[Records from a data source]
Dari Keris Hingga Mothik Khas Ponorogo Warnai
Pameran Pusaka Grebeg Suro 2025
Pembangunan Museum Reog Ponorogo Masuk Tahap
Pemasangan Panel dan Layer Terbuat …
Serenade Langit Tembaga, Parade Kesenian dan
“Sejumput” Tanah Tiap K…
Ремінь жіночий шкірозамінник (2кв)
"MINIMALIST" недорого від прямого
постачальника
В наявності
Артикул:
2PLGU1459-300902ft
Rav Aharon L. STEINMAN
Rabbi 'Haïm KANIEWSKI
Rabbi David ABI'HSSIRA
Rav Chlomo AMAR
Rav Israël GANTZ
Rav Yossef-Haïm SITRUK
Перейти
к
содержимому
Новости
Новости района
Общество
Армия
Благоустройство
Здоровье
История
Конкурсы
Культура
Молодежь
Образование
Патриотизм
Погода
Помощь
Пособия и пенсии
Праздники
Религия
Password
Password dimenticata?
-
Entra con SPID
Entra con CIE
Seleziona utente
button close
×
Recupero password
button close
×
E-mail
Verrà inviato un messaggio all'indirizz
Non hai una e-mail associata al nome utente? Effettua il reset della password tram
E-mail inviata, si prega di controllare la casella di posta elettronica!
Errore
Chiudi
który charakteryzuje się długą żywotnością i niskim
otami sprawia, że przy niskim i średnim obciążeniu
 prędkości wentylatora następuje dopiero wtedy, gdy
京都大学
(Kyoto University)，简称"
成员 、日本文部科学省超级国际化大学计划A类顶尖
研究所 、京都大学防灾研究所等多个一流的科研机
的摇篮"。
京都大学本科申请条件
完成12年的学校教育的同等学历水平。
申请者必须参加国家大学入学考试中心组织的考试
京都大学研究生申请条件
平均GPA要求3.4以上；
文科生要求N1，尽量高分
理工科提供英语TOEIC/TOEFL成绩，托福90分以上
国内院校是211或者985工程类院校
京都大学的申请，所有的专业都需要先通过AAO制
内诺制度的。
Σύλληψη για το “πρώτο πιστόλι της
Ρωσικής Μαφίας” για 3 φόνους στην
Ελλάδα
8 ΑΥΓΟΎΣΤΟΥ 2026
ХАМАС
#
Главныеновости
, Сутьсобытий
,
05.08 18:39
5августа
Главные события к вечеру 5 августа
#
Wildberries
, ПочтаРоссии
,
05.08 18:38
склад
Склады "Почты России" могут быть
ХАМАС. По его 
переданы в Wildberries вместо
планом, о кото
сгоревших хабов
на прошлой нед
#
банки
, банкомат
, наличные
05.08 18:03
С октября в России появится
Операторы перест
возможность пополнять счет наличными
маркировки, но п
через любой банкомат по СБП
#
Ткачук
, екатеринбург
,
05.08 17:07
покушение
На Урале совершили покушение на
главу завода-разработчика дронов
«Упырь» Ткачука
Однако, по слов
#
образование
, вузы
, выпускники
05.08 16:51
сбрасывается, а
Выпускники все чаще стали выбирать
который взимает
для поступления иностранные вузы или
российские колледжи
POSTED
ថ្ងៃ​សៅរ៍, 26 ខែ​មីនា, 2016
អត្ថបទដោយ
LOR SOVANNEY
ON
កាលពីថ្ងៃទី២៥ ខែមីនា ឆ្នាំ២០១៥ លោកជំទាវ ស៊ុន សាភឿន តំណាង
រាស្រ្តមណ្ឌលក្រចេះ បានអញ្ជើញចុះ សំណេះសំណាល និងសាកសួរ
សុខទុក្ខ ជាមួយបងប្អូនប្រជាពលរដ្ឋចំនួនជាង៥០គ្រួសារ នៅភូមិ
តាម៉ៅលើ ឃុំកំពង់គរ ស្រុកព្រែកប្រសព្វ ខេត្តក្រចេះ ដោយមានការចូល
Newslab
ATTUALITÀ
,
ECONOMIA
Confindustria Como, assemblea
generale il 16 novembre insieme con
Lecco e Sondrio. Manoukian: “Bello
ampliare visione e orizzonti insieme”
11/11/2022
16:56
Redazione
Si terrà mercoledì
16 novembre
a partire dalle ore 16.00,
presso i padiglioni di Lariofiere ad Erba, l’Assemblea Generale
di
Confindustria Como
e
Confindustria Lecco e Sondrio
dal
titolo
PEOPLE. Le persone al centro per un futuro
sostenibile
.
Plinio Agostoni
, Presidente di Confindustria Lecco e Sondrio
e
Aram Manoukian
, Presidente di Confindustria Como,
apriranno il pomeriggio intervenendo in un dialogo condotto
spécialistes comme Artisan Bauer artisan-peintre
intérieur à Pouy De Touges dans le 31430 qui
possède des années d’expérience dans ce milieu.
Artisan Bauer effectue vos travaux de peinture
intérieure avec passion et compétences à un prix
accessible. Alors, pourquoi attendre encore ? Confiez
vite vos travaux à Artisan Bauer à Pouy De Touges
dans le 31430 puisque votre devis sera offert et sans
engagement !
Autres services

- **Work instructions**: Would you filter the records and copy each line that contains the word "mail"?

- **Result below**:
E-mail
Non hai una e-mail associata al nome utente? Effettua il reset della password tram
E-mail inviata, si prega di controllare la casella di posta elettronica!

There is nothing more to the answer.